HBox(children=(FloatProgress(value=0.0, max=1000.0), HTML(value='')))




## Visualizing results in data space

It takes 1000 samples from posterior

In [30]:
predictive = pyro.infer.Predictive(model, 
                                   guide=guide, 
                                   num_samples=1000)

samples = predictive(torch.from_numpy(np.c_[xx.ravel(), yy.ravel()].astype('float32')))


# print(samples["obs"].shape)

plots = 3
fig, ax = plt.subplots(1, plots, figsize=(7, 2), tight_layout=True)

for i in range(plots):
    
    zz = samples["obs"][i].reshape(xx.shape).detach().numpy()
    # zz = samples["obs"].detach().numpy()
    ax[i].pcolormesh(xx, yy, zz, cmap=plt.cm.Set1)

    for j, m in enumerate(["w", "g", "b"]):
        ax[i].scatter(X[y==j, 0], X[y==j, 1], c=m, s=20, alpha=0.25)
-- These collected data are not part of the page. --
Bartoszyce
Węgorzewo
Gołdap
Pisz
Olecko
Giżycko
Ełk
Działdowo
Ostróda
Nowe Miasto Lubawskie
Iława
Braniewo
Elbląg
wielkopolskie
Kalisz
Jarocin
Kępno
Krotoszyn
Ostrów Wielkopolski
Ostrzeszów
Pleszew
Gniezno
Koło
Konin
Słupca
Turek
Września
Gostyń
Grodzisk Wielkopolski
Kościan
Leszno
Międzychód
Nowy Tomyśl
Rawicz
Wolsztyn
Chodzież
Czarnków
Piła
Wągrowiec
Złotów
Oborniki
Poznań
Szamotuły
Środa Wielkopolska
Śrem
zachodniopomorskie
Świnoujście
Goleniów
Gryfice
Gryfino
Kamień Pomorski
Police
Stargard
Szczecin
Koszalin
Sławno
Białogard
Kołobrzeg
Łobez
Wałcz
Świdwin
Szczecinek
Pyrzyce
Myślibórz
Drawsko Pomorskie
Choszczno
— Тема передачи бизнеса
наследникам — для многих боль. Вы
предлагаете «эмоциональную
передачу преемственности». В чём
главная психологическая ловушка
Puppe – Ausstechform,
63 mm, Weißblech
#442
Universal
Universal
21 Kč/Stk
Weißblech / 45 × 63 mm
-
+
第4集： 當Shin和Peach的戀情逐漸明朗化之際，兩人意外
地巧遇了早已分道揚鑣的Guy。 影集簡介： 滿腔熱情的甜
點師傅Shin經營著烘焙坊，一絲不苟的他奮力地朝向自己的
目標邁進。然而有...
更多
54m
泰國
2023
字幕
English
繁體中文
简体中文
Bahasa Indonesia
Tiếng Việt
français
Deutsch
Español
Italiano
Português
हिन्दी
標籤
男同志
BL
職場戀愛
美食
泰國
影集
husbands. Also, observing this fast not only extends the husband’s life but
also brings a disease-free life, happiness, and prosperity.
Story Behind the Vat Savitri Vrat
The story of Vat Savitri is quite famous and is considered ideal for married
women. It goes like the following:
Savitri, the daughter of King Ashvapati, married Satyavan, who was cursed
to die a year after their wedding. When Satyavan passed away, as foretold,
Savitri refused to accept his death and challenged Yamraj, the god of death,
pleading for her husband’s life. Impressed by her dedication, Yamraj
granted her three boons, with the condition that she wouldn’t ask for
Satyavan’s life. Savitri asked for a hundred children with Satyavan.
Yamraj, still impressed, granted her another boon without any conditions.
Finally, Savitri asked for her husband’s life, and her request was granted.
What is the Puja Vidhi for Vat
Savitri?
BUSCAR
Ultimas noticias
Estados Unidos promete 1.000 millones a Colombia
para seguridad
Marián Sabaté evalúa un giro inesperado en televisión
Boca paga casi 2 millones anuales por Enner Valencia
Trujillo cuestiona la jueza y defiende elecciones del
<IPython.core.display.Javascript object>

In [31]:
from scipy import stats
from sklearn.metrics import confusion_matrix
from sklearn.metrics import accuracy_score

y_pred = stats.mode(predictive(x_train)["obs"] , axis=0).mode[0][:]
y_true = y_train

# getting matrix confusion
ALPHA_conf_matrix = confusion_matrix(y_true, y_pred)
ALPHA_accuracy = accuracy_score(y_true, y_pred)
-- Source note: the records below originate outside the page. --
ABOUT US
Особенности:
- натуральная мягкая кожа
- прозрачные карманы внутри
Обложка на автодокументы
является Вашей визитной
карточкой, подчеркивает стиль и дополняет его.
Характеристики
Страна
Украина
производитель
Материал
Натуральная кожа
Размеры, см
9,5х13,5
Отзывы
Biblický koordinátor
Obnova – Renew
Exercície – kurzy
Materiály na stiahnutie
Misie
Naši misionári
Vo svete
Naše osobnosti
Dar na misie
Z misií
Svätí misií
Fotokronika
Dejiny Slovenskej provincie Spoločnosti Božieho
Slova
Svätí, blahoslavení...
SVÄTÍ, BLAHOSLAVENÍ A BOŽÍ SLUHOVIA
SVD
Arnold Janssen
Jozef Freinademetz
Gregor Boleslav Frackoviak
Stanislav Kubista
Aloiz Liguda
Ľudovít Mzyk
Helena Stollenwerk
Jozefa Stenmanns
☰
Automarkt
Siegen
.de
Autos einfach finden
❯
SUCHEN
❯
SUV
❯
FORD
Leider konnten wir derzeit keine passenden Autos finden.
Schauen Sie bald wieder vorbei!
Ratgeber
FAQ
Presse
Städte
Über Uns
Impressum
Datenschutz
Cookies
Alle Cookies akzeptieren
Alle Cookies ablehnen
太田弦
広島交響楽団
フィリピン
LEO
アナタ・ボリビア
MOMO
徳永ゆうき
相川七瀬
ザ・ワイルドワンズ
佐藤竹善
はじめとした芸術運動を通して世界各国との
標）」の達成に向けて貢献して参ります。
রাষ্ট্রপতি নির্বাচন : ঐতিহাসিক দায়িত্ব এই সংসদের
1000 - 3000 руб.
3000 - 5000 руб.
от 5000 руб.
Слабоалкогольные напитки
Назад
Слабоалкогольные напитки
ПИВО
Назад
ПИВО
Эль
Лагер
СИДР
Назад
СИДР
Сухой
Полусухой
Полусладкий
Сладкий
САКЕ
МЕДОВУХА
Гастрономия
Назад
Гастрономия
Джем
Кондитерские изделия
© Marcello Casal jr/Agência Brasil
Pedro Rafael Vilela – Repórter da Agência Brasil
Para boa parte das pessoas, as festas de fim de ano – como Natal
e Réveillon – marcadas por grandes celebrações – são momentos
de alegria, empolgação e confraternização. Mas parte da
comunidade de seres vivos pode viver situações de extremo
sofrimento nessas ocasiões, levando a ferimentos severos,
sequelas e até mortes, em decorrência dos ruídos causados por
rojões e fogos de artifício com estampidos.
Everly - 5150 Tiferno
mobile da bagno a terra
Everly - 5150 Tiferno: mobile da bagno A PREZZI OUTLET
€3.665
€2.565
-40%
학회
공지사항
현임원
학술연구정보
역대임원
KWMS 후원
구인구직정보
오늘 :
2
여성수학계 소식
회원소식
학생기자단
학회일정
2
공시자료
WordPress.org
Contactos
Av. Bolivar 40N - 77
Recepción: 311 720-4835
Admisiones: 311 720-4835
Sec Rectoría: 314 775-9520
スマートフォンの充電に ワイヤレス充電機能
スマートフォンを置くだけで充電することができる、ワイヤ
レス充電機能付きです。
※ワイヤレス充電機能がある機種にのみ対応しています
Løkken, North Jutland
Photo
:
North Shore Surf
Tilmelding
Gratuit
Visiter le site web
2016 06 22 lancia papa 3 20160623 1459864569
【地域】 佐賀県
print("accuracy alpha: ", ALPHA_accuracy)
print(ALPHA_conf_matrix)

accuracy alpha:  0.94
[[93  4  3]
 [ 1 95  4]
 [ 6  0 94]]


For this case, it gets 94 % accuracy, same value with smaller than 1 value to alpha.

## Conclusions
It could to:

- Train a NN for the given dataset
- Train a NN using conventional ElBO
- Train NN using alpha divergence
- Compare conventional ELBO with alpha
- Analyze differents values of alpha in training NN

Based on obtained results, there is difference between training with ELBO and Alpha. For this case, it gets the next results:
- ELBO: 92,6 % accuracy
- Alpha default: 90,3 % accuracy
- Alpha with 0.1: 94 % accuracy
- Alpha with 2: 94 % accuracy.

So from the obtained results, the best results were with alpha divergence with values smaller and greater than 1.